Monday, May 26, 2008

conservatives, liberals, and dynamic analysis of both Iraq and tax rates

OK, that's a mouthful of a blog entry title, but I couldn't think of anything clever.

An observation:

Conservatives are (correctly) quick to criticize a static analysis of tax cuts. For example, if taxable activity is $100 billion and the tax rate drops from 15% to 10%, a static analysis would predict a decrease in govt revenues from $15 billion to $10 billion.

But any budding young economist (or anyone with a lick of sense) knows that the incentives have changed. Since the activity is being taxed at a lower rate, the incentive to engage in the activity increases. Depending on the activity's "elasticity", behavior will increase modestly, moderately, or quite a bit. So, decent analysis would take the dynamic reaction into account-- and if possible, provide a solid estimate of the behavioral changes one would expect from a change in policy.

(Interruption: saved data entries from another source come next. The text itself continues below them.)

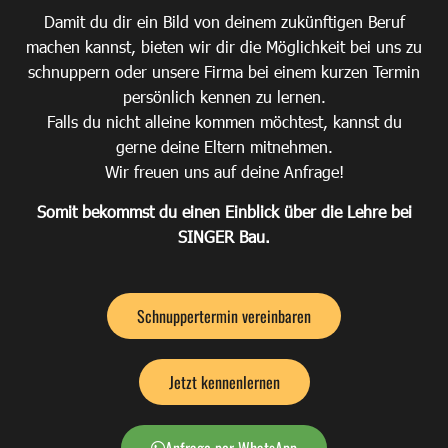
Damit du dir ein Bild von deinem zukünftigen Beruf
machen kannst, bieten wir dir die Möglichkeit bei uns zu
schnuppern oder unsere Firma bei einem kurzen Termin
persönlich kennen zu lernen.
Falls du nicht alleine kommen möchtest, kannst du
gerne deine Eltern mitnehmen.
Wir freuen uns auf deine Anfrage!
Somit bekommst du einen Einblick über die Lehre bei
SINGER Bau.
Schnuppertermin vereinbaren
Jetzt kennenlernen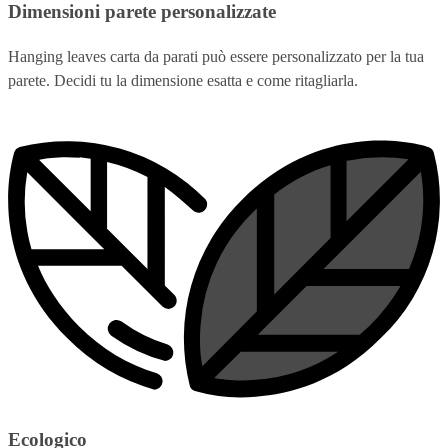
Dimensioni parete personalizzate
Hanging leaves carta da parati può essere personalizzato per la tua
parete. Decidi tu la dimensione esatta e come ritagliarla.
Ecologico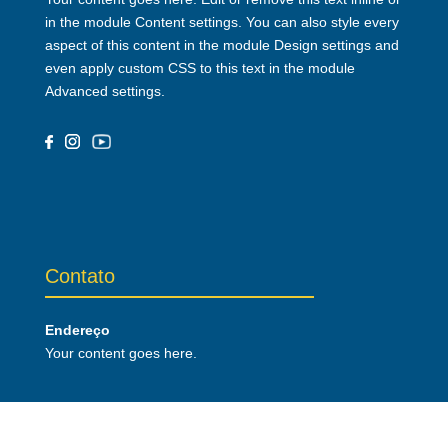
in the module Content settings. You can also style every
aspect of this content in the module Design settings and
even apply custom CSS to this text in the module
Advanced settings.
Contato
Endereço
Your content goes here.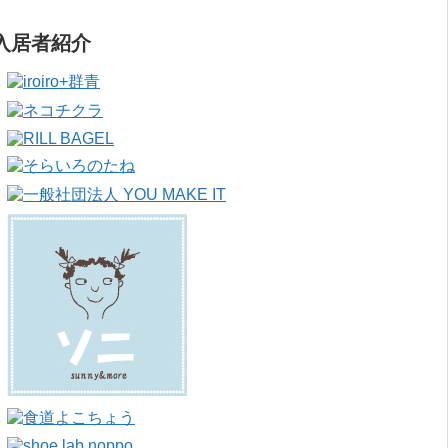
入居者紹介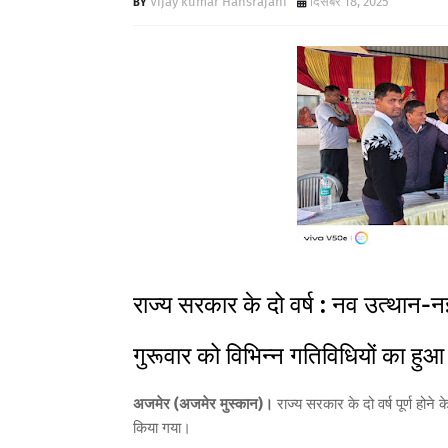
Vijay kumar Hansrajani
दिसंबर 18, 2025
राज्य सरकार के दो वर्ष : नव उत्थान
गुरूवार को विभिन्न गतिविधियों का ह
अजमेर (अजमेर मुस्कान)।
राज्य सरकार के दो वर्ष पूर्ण होने
किया गया।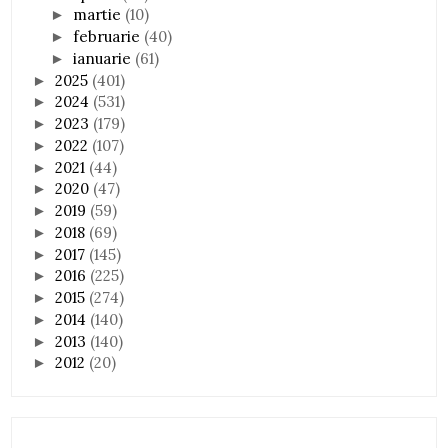
martie
(10)
►
februarie
(40)
►
ianuarie
(61)
►
2025
(401)
►
2024
(531)
►
2023
(179)
►
2022
(107)
►
2021
(44)
►
2020
(47)
►
2019
(59)
►
2018
(69)
►
2017
(145)
►
2016
(225)
►
2015
(274)
►
2014
(140)
►
2013
(140)
►
2012
(20)
►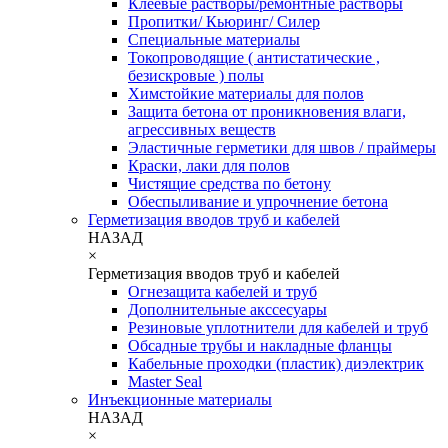
Клеевые растворы/ремонтные растворы
Пропитки/ Кьюринг/ Силер
Специальные материалы
Токопроводящие ( антистатические ,
безискровые ) полы
Химстойкие материалы для полов
Защита бетона от проникновения влаги,
агрессивных веществ
Эластичные герметики для швов / праймеры
Краски, лаки для полов
Чистящие средства по бетону
Обеспыливание и упрочнение бетона
Герметизация вводов труб и кабелей
НАЗАД
×
Герметизация вводов труб и кабелей
Огнезащита кабелей и труб
Дополнительные акссесуары
Резиновые уплотнители для кабелей и труб
Обсадные трубы и накладные фланцы
Кабельные проходки (пластик) диэлектрик
Master Seal
Инъекционные материалы
НАЗАД
×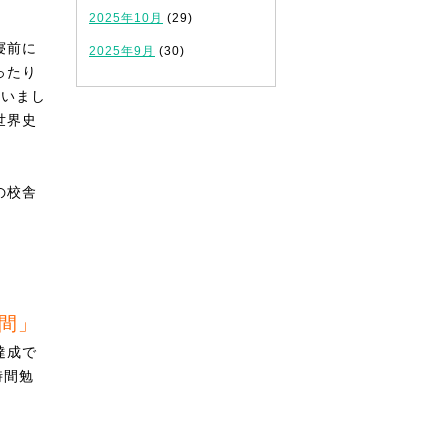
2025年10月
(29)
寝前に
2025年9月
(30)
ったり
ていまし
世界史
の校舎
時間」
達成で
時間勉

But when it comes to Iraq, some conservatives are loathe to do dynamic analysis-- particularly with respect to the probability that opposition in general and suicide terrorism in particular will increase in response to our on-going efforts in Iraq. They assume a (largely) fixed number of terrorists who we happen to be fighting in Iraq-- with little or no concern about our ability to create new terrorists.

Robert Pape explores this theory-- and in studying the data, finds a significant dynamic impact.

Ignoring dynamics is bad analysis and can easily lead to bad policy-- whether in our tax code or our foreign policy.